# Task statement
Could you find each line of the data below that contains the word "Хроника" and copy those lines?

# The records

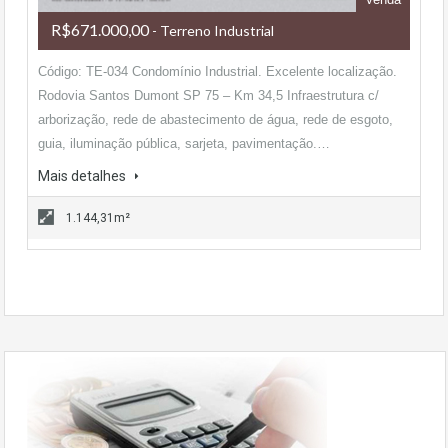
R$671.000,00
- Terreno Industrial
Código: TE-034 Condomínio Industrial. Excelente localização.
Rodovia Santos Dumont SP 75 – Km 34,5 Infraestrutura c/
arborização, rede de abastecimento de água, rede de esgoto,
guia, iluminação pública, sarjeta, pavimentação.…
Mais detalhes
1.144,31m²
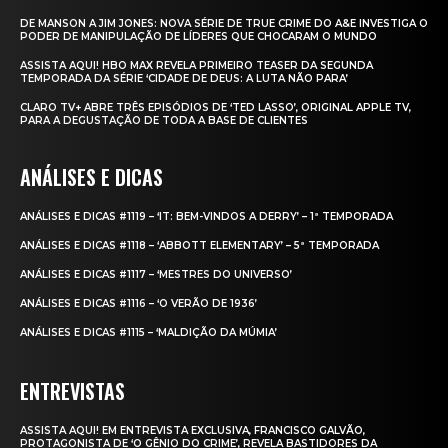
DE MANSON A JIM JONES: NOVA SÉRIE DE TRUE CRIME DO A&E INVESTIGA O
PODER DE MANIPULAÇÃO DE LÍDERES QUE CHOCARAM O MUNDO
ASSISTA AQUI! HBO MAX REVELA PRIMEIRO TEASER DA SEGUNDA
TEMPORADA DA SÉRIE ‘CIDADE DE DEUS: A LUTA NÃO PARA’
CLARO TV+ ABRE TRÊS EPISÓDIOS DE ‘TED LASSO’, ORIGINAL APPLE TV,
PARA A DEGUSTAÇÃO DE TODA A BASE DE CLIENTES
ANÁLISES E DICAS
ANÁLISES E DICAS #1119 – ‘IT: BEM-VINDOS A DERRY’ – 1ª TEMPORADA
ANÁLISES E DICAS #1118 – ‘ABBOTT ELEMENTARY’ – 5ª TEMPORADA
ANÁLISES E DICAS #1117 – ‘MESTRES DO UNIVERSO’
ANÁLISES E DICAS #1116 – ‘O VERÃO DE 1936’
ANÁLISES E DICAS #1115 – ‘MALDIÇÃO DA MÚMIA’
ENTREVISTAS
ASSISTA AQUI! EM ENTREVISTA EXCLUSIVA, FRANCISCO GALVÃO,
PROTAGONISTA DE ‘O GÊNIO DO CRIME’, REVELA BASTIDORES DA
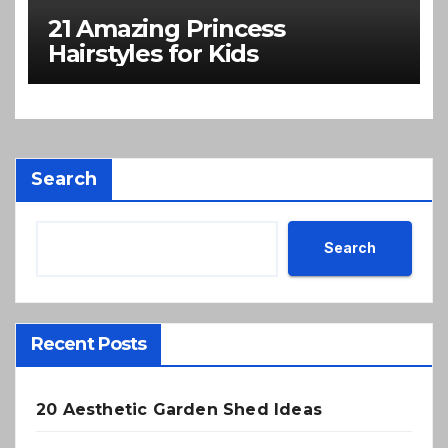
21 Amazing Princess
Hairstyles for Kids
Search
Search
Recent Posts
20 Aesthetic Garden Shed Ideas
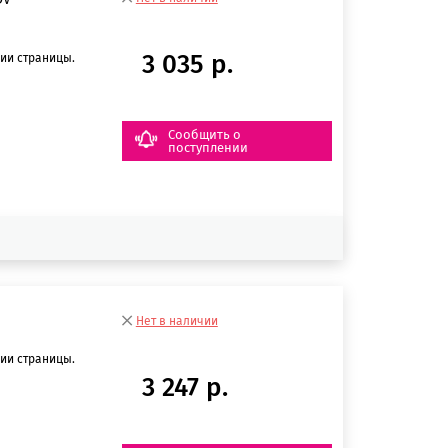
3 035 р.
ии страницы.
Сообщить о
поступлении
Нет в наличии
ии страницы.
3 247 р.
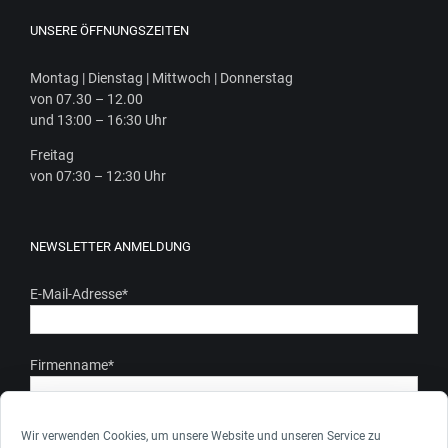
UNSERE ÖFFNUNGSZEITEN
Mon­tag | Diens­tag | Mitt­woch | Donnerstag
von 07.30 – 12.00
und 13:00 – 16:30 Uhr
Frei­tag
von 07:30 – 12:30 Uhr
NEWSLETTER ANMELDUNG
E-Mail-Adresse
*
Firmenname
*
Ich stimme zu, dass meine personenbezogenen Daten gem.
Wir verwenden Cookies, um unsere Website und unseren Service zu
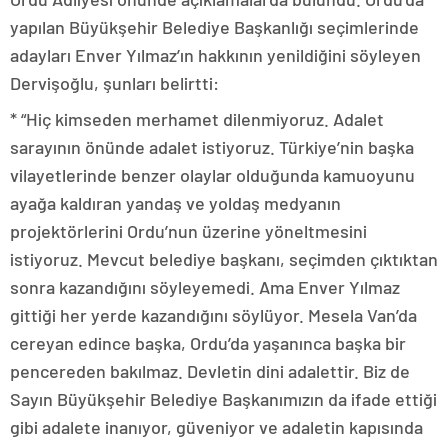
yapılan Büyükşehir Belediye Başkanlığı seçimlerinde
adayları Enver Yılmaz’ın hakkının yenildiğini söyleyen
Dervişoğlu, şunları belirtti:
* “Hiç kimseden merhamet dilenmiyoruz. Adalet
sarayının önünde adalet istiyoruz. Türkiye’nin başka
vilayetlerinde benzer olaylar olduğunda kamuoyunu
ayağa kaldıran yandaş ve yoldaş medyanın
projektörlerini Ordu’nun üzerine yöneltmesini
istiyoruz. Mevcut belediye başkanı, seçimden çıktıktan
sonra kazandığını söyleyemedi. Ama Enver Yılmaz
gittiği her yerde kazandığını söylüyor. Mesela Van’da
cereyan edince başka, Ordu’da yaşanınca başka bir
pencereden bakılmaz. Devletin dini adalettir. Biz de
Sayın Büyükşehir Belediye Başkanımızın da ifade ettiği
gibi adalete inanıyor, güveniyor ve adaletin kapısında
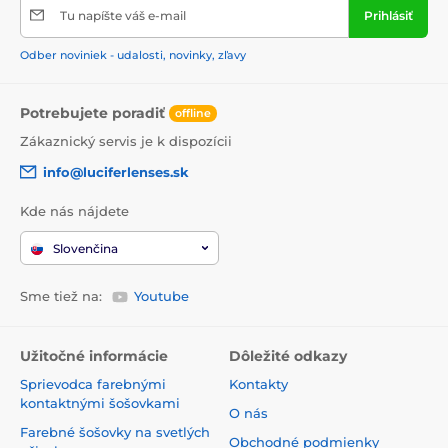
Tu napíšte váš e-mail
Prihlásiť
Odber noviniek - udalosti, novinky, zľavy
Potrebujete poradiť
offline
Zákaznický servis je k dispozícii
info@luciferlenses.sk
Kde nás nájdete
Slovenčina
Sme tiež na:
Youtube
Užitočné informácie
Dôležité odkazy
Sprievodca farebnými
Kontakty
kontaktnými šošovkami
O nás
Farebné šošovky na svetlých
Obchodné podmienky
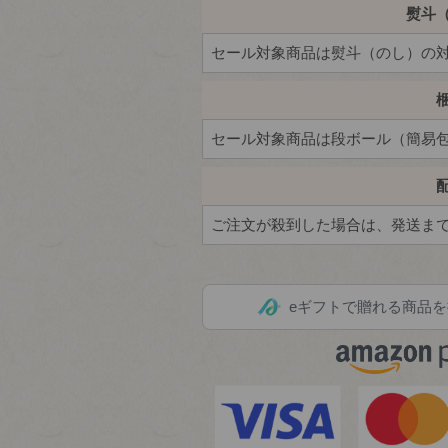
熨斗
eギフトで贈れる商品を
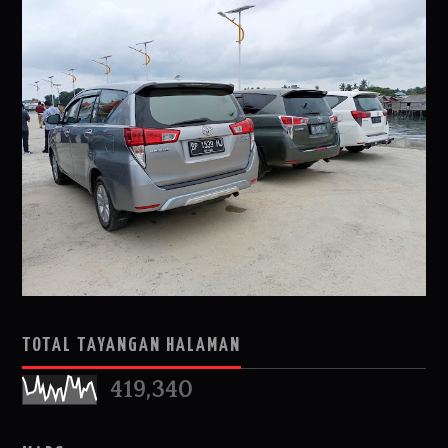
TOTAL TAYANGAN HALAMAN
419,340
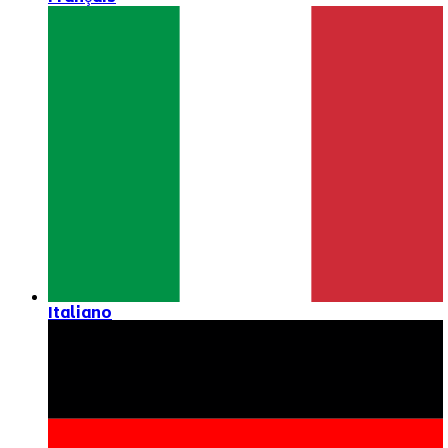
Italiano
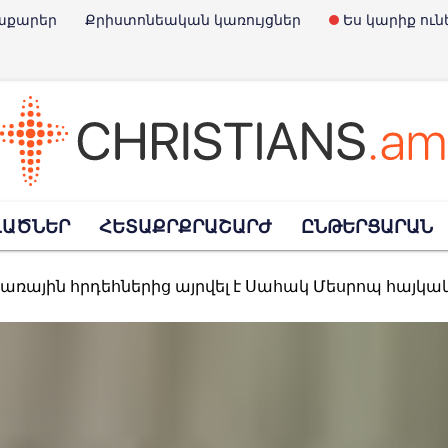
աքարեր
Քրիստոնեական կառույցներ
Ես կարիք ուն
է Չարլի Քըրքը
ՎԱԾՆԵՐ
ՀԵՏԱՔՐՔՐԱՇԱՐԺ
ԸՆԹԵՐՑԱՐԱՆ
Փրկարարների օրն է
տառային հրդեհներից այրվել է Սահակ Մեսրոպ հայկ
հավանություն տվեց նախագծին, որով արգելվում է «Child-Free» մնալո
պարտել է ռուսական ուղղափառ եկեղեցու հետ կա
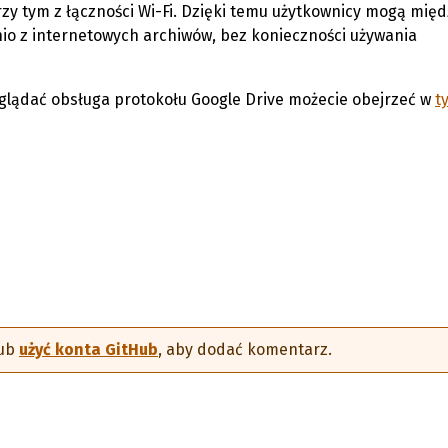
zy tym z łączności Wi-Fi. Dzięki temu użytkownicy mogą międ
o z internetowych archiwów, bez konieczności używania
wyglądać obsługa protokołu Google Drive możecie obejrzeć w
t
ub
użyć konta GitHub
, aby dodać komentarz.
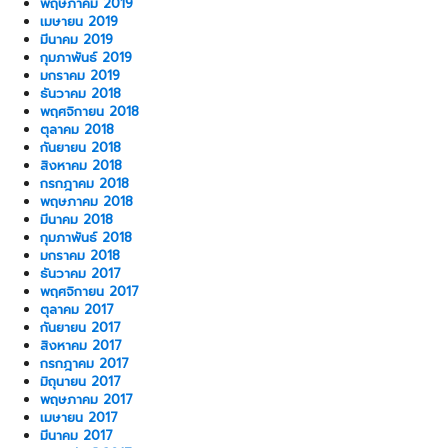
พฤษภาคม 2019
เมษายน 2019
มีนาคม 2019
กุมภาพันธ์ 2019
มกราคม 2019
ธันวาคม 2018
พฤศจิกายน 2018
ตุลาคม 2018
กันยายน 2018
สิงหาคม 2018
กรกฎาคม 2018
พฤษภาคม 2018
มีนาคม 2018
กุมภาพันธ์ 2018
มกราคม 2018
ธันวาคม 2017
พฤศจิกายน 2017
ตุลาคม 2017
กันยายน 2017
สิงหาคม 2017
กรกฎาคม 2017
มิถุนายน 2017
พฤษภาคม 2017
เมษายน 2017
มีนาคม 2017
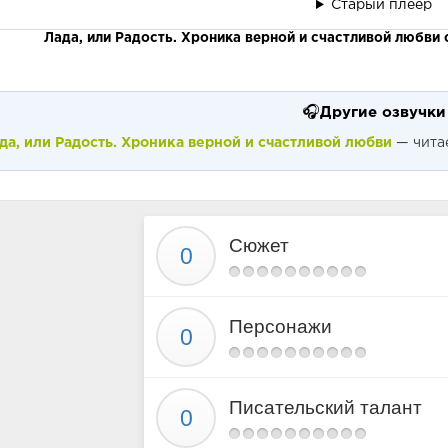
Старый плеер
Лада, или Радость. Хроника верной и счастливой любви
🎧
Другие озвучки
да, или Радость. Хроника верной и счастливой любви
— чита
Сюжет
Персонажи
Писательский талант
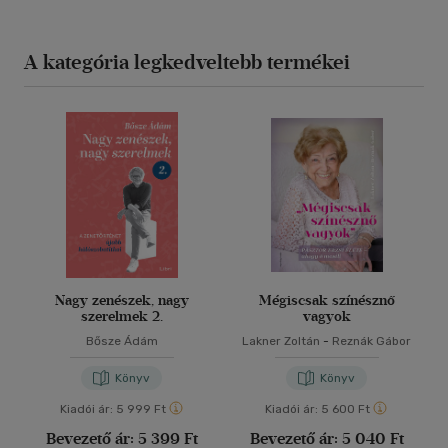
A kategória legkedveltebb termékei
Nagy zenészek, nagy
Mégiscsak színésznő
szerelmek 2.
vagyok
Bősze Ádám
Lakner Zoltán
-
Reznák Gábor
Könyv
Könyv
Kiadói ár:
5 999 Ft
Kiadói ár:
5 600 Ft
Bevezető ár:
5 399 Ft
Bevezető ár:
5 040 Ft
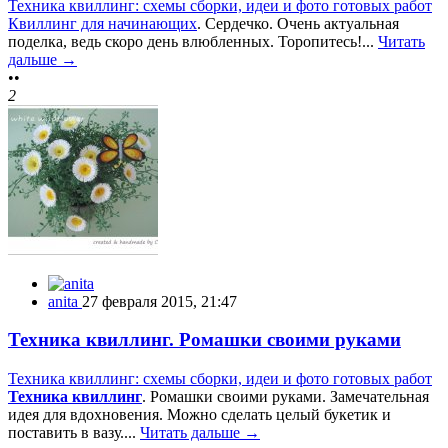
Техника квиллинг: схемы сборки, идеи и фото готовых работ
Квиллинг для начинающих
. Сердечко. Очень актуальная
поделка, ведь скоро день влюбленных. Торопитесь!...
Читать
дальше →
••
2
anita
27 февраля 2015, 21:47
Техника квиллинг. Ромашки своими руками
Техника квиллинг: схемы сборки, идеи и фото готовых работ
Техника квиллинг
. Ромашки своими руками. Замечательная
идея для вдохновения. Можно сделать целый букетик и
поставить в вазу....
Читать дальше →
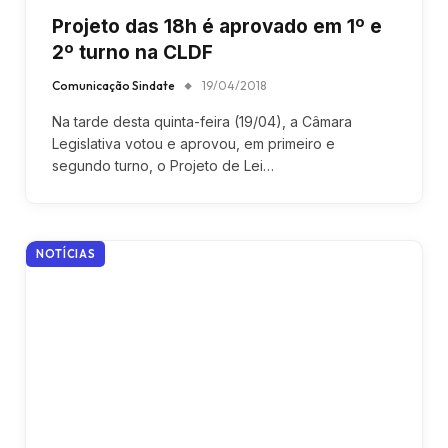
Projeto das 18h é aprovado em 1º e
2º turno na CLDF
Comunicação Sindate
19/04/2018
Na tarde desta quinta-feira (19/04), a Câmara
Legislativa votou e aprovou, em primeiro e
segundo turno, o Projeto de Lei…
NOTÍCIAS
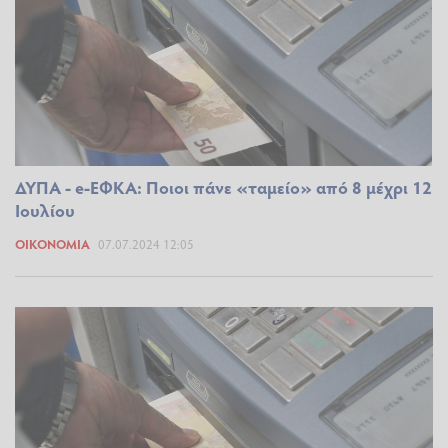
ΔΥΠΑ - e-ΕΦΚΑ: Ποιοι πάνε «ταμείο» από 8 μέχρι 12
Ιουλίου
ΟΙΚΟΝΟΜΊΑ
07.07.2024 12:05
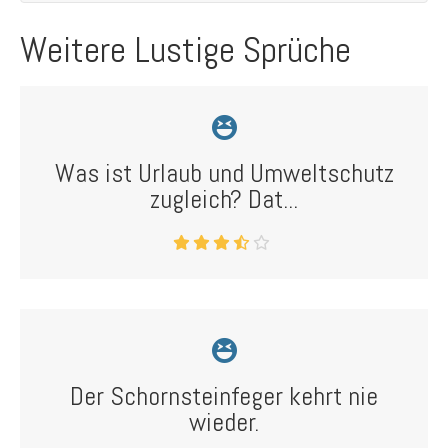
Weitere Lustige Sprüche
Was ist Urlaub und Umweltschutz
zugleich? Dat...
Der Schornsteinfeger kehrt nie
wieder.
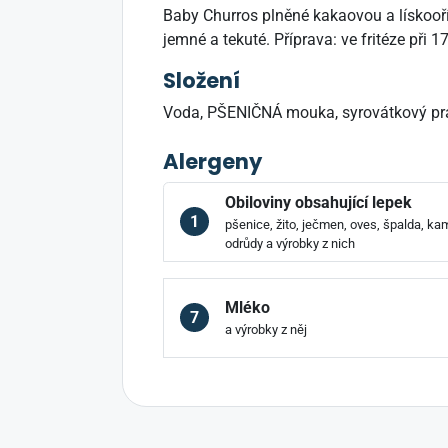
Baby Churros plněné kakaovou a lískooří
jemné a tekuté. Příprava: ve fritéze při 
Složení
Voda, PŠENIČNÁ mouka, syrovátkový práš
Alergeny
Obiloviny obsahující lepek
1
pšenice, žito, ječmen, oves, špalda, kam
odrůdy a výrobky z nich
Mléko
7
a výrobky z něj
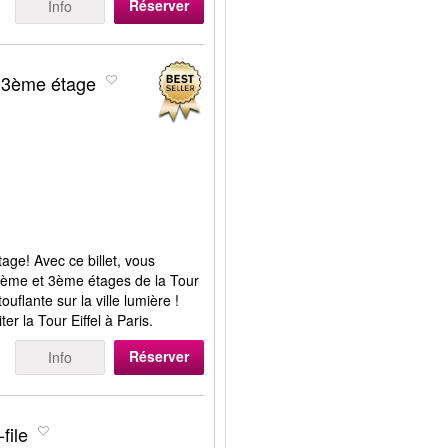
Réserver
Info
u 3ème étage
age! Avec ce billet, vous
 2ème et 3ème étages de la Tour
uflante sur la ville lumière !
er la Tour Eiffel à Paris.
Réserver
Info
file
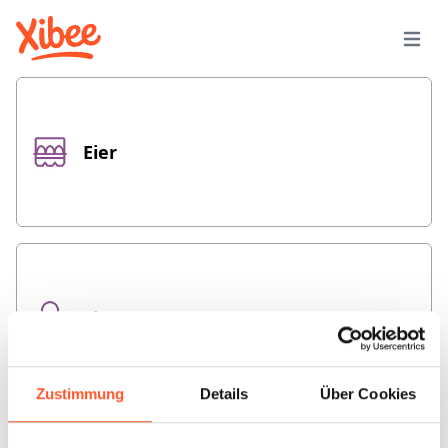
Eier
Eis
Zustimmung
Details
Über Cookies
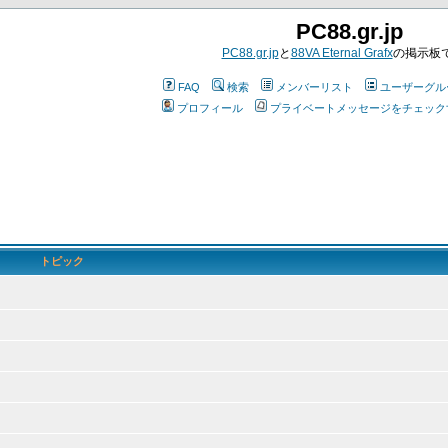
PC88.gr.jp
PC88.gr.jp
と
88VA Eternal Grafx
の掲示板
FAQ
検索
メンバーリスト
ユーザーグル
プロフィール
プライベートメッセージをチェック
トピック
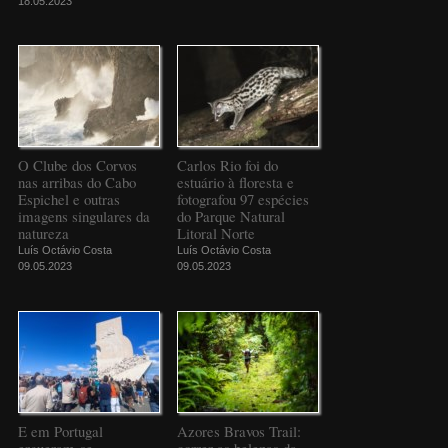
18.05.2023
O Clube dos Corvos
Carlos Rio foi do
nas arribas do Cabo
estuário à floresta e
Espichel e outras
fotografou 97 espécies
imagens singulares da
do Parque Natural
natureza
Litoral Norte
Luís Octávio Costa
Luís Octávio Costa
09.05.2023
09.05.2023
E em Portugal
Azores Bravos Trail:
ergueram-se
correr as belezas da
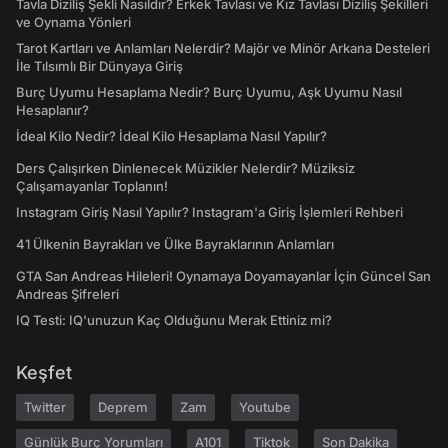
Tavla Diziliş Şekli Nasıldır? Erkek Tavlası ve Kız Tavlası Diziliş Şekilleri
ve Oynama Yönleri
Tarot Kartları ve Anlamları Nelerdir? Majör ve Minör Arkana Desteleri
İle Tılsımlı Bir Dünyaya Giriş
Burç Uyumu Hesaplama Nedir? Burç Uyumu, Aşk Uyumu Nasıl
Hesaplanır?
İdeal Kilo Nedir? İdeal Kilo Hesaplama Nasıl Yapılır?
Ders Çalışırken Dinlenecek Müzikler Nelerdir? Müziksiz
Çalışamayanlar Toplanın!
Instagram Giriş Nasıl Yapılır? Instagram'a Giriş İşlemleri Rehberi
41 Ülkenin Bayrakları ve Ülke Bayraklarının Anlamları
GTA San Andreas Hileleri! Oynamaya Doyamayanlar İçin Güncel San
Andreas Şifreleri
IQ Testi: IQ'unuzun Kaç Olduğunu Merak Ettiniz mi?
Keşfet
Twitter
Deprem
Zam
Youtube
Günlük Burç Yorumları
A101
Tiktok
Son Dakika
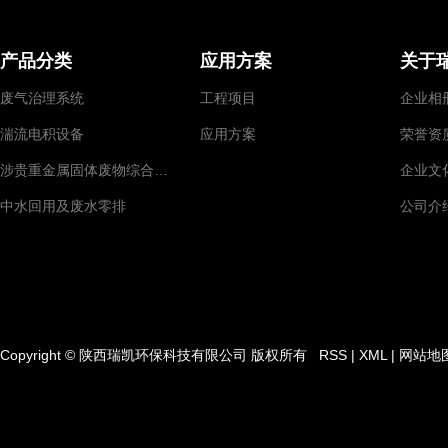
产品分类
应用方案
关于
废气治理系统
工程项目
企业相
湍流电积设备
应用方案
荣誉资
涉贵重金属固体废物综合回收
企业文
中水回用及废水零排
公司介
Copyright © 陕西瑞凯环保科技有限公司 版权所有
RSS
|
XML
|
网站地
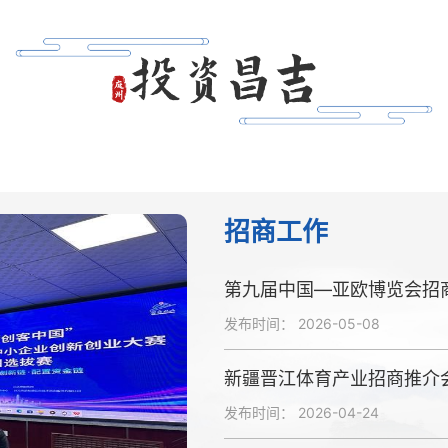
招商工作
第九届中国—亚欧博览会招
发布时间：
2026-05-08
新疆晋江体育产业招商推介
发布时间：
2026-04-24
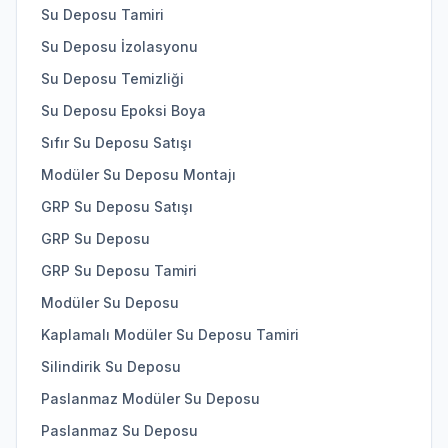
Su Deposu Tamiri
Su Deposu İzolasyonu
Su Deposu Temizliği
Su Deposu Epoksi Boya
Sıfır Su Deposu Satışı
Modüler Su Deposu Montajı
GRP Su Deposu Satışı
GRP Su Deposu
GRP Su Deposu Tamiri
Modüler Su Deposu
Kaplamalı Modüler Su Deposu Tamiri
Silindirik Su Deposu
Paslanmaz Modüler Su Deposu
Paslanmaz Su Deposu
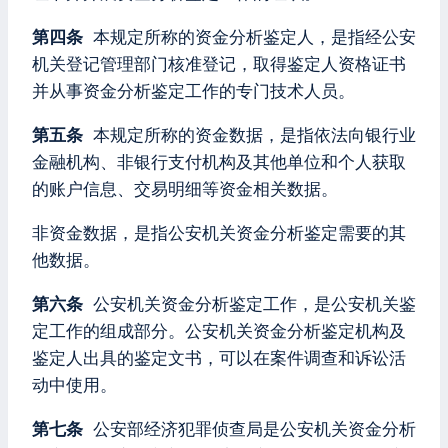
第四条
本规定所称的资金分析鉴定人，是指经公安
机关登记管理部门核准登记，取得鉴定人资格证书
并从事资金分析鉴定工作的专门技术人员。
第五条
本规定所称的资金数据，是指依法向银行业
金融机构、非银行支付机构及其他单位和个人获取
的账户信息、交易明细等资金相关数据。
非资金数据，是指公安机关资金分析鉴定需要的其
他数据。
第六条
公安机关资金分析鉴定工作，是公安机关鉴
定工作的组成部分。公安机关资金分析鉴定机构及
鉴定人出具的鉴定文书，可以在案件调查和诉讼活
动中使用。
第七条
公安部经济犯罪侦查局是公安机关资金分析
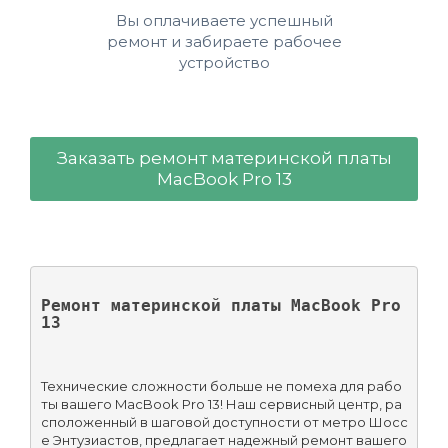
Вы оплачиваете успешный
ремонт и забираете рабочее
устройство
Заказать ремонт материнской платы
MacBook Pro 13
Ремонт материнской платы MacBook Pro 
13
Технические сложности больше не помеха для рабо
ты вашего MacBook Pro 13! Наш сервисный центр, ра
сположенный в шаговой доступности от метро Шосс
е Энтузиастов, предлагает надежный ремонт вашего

# Exercise output
Лада, или Радость. Хроника верной и счастливой любви
да, или Радость. Хроника верной и счастливой любви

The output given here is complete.